The whole town had turned out. Out of towners, too, apparently. "Some of these people I never seen before," whispered one woman to her friend. They sat in folding chairs and stared.

A red-faced fat man leaned against the freshly painted wall of the Pomaria Automotive & Lawn & Garden, picking his teeth with the stem of a miniature American flag, watching the spot on the hill where the torch would soon crest.

A man in work boots and suspenders stood in the shade outside Wilson's Grocery finishing off an orange popcycle. He asked me when the torch was supposed to get there. I didn't know.

His name was Charlie Farrow. He said he was retired. Normally he'd be planting watermelon or cutting trees, which is what he does, or poking around at the Jockey Lot.
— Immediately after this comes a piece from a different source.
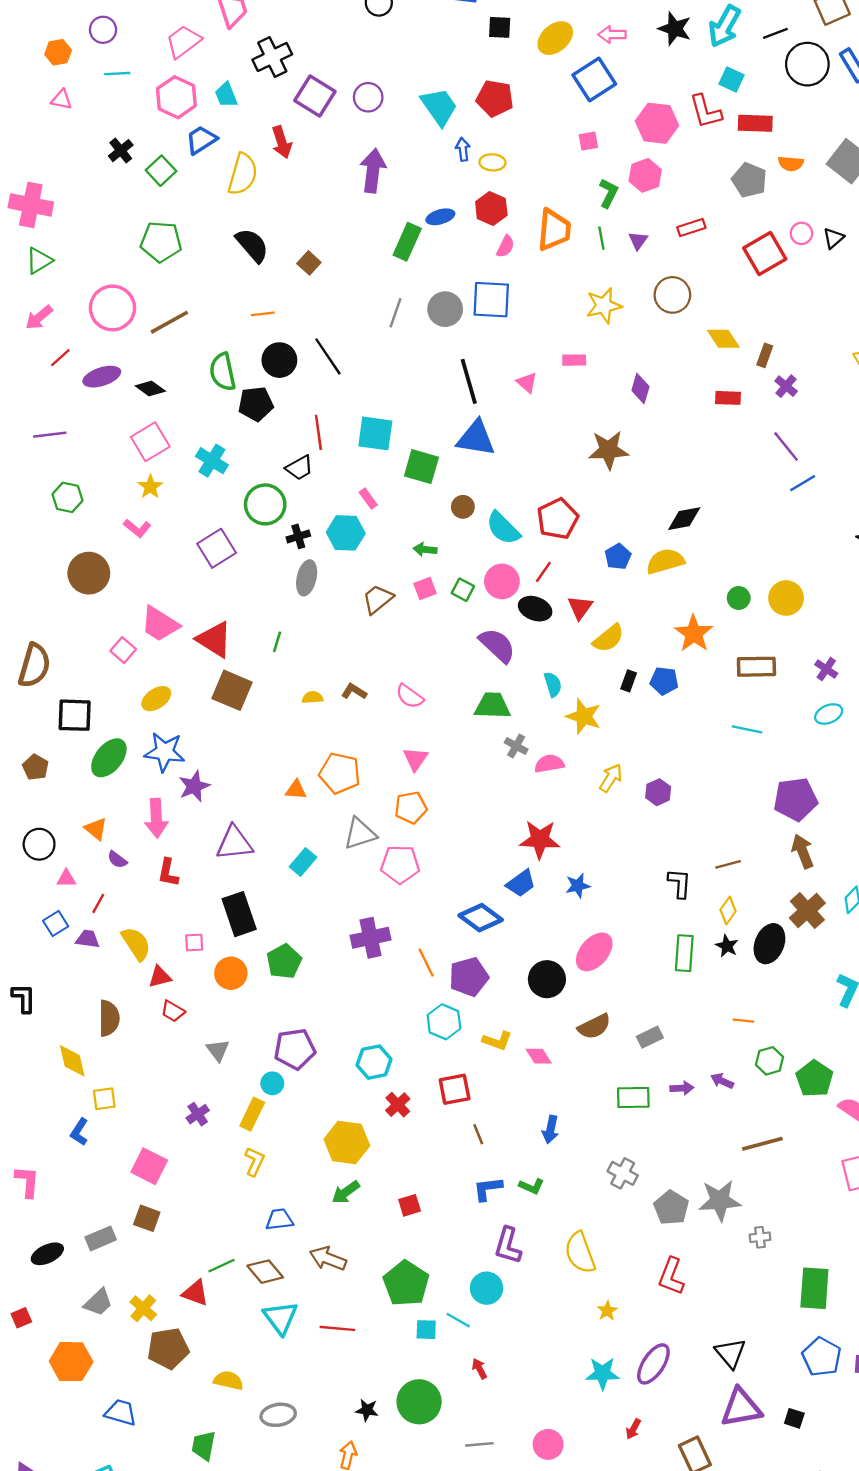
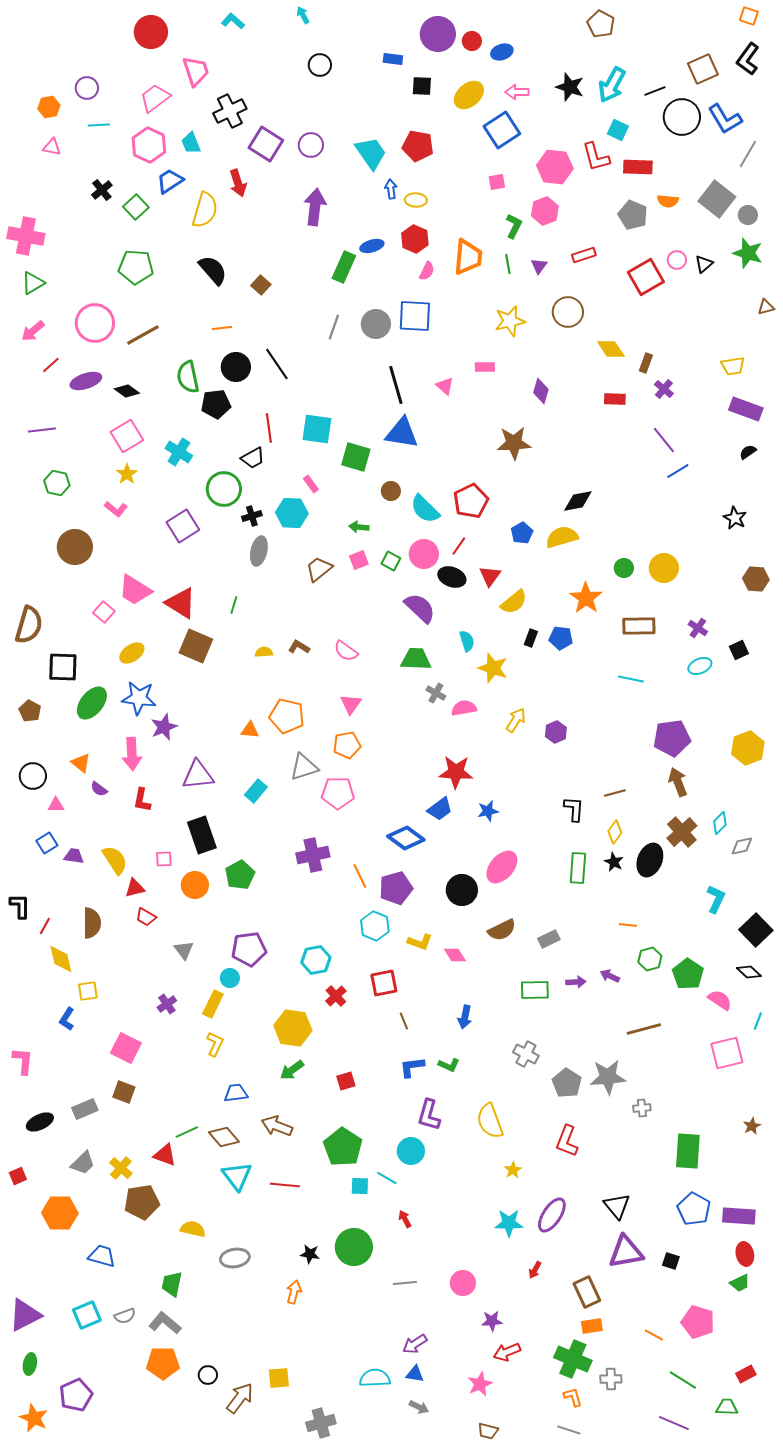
red line: (98, 903) -> (45, 926), moved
He lived about a mile away, and came out to see the torch, well to be able to say that he had.

"This is the biggest thing to happen in Pomaria since the Bicentennial," he said. "Remember that?"

Then a commotion broke out. But it wasn't the torch; it was Coca-Cola. A motorcade thundered into town, a string of vans and trailers screaming with images of the real thing. Sirens wailed, rock and roll blared from loudspeakers and beach-type boys on motorcycles with gigantic Coca-Cola bottle sidecars gunned their engines. More surfer-types set up huge cardboard Coca-Cola signs proclaiming: Olympic Celebration Zone, sold T-shirts, passed out red Coca- Cola fans and gave away cups of Coke for $1 "donations."
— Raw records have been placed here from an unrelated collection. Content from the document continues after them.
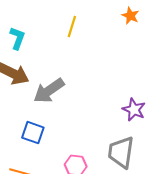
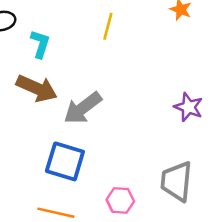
purple star: (134, 110) -> (189, 107), moved
blue square: (33, 133) -> (65, 161), size x1.4

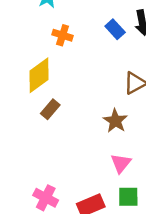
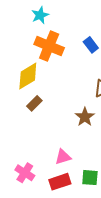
orange cross: (63, 35) -> (49, 46), size x1.8
pink triangle: (121, 163) -> (63, 157), moved, turned 30

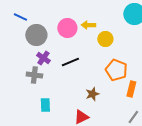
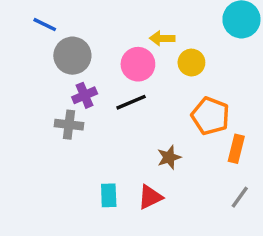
pink circle: (67, 28) -> (138, 64), moved
purple cross: (43, 58) -> (85, 95), turned 32
cyan rectangle: (45, 105) -> (109, 195), moved

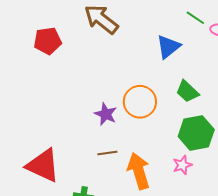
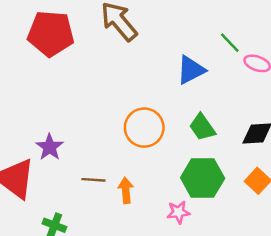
red pentagon: (48, 41) -> (51, 34), size x1.4
purple star: (106, 114) -> (50, 147), moved
orange arrow: (139, 171) -> (126, 190), moved, size x0.6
It wasn't long after they took off for the next town that the torch finally came over the hill. "I see it," shouted a little boy standing on the roof of a truck.

Other people had spotted it, too. Now everyone strained to get a look, standing in the middle of the road even though the cops had said, "All right, folks, behind the white line," at least a dozen times.
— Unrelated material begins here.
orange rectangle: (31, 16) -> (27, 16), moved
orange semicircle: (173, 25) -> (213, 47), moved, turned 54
It all happened so fast. The torch bearer came into the town square and was cheered by the crowd, the cloggers clogged, the mayor gave away the key to the city and posed for pictures.

A few kids got to touch the torch before the runner decided it was a bad idea.

And then off the runner went, with his noisy entourage, on up the road.

Much of the crowd left, but some people stayed for awhile, sitting in the shade and talking, drifting into the park for free cake and popcorn. Kids played barefoot in Crims Creek, ran in the grass, rode around on their daddies' shoulders. A man with a long white beard mesmerized a circle of children in the park by doing magic tricks and pulling coins out of their ears.

"Hey, Mary Nell," said a woman to another.

"How do," her friend replied.

I thought I might like to live in Pomaria, a place where kids go barefoot and dogs don't need leashes. A place where people still say "How do."

In any case, I was glad to have visited, even for a few hours. I met Charlie Farrow and Everett Lake, who thought it went "pretty good." He was on his way home. "I got a cut of watermelon waiting for me."

I met Grady Adams, who told me about the vegetable-eating piranha he had in his freezer. A friend of his caught it in Lake Murray. Very rare, he said. He was going to have it mounted.

And Ms. Annie Fanning, who said she was "happy and excited." Everything, she thought, went beautifully. She had been responsible for getting Pomaria's oldest citizen, W.C. Koon, to the celebration. Even she had never seen anything like it, and she was 93.

The torch, symbolically lit by the rays of the rising sun half a world away, in Olympia, then changing 10,000 hands across 42 states on its way to the Atlanta games, stirred something deeper than nationalism. By watching, we were all for a moment part of something bigger. We were, it seemed, starved for connection to ritual, to the larger world, to each other.

On my way home, the route was still lined with balloons and flags. People lingered on their porches and in the shade, talking, finishing off their rolls of film, eating watermelon and ice cream.

I thought about the people in Greenville County, who were uninvited to the party because of their council's anti-gay resolution, which the Olympic committee thought contrary to the spirit of the games. They missed the torch. They missed the point. Too bad; perhaps nobody needed it more.



W.C. Koon, Pmoaria's oldest citizen, had never seen anything like it, and she was 93.